Por outro lado, o funk, que é um dos patrimônios culturais do nosso país, é frequentemente rebaixado a uma “subcultura” associada à criminalidade e a hiperssexualização, conceitos que servem para justificar a repressão e a falta de estímulo à criação de equipamentos e políticas públicas que possam ser usados como ferramenta para a produção cultural e a auto-organização da juventude negra das periferias.

O AI-5 defendido por Paulo Guedes e família Bolsonaro chegou antes nas periferias

O assassinato de civis provocado por policiais aumentou 15% no primeiro semestre no estado de São Paulo, segundo informação do Instituto Sou da Paz. De cada três mortes violentas ocorridas no estado governado por Doria, uma foi realizada por um policial em serviço, sem contar aquelas efetuadas por policiais em horário de folga nos bicos, milícias e grupos de extermínio.

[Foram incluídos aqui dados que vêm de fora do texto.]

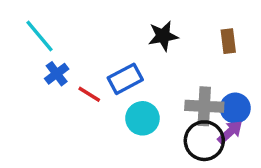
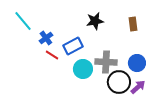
blue cross: (57, 74) -> (46, 38), moved
gray cross: (204, 106) -> (106, 62), moved
purple arrow: (230, 132) -> (138, 87), moved

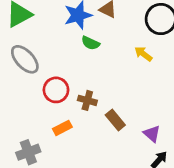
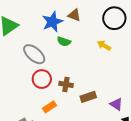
gray ellipse: (25, 59) -> (34, 54), moved
brown rectangle: (115, 120) -> (88, 97), turned -63

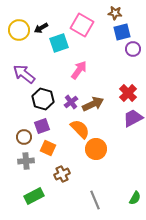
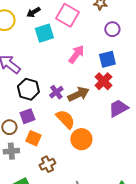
black arrow: (41, 28) -> (33, 12), moved
blue square: (122, 32) -> (107, 59), moved
purple circle: (133, 49) -> (112, 29), moved
pink arrow: (79, 70) -> (76, 54), moved
red cross: (128, 93) -> (103, 81), moved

O Estado brasileiro historicamente tratou como indesejáveis os negros e negras no nosso país. Desde o fim da escravidão oficial, houve uma política de embranquecimento estimulada pelo incentivo estatal à imigração europeia para o trabalho assalariado e a agricultura familiar, que buscava “substituir” os negros e negras como mão-de-obra para que o país pudesse se desenvolver. Ao longo do século XX, a política mudou, até porque a população de negros e negros continuou aumentando, e a política do embranquecimento foi substituída pelo mito da democracia racial, que nega o racismo e o fato de que a desigualdade social do país está diretamente relacionada à cor da pele e à “falsa abolição”. Hoje, com a chegada ao poder do governo neofascista de Jair Bolsonaro, temos um presidente declaradamente racista, ligado a milicianos, que nega as conquistas do povo negro e da população quilombola, como as cotas e as demarcações de terra, além de ser o principal propagador da política de morte como meio de responder à crise social que assola o país.

Combinada a uma política econômica que aumenta a cada dia a quantidade de pessoas em situação de vulnerabilidade social, que não por coincidência são em sua ampla maioria negros e negras, está em curso um reforço da política de genocídio do povo negro, tendo como alvo prioritário o extermínio da juventude negra e o encarceramento em massa baseado na guerra às drogas, abraçada pela grande maioria dos governadores do país, tendo Doria e Witzel (RJ) como os seus principais expoentes, mas que também conta com o apoio até mesmo de governadores do PT, como Rui Costa, da Bahia.

É por isso que precisamos exigir a imediata responsabilização de toda a cadeia de comando da PM de São Paulo, que foi responsável pelo massacre em Paraisópolis, e não somente uma possível punição dos policiais que atuaram diretamente na chacina, pois eles estavam cumprindo ordens expressas do comando da PM e de seu comandante-em-chefe João Doria.

Também é urgente repudiar e exigir a revisão completa dos protocolos de atuação da PM, com participação efetiva da comunidade e entidades dos direitos humanos, como parte da luta pela desmilitarização das polícias militares, indo no sentido oposto ao excludente de ilicitude defendido por Bolsonaro e Moro, que dá segurança jurídica às execuções policiais.

Também é de fundamental importância fomentar a auto-organização das comunidades e da juventude negra para que possam lutar para garantir espaços e recursos para iniciativas culturais nas periferias, além da luta por conquistar o direito à cidade, ao emprego, aos serviços públicos de qualidade, incluindo o de ir-e-vir sem o cerceamento imposto pelos altos custos do transporte, mas também pelo racismo institucional.

Por fim, é preciso cercar de solidariedade os moradores do Paraisópolis e de todas as quebradas desse país, que têm sofrido diariamente com a violência racista que só neste ano nos tirou centenas de vidas, como a do músico Evaldo, a menina Ágatha, o menino Lucas, sem contar as vítimas que não aparecem nos jornais, que são as famílias destruídas e as comunidades desagregadas pela violência policial.

Como nunca é demais dizer: vidas negras importam!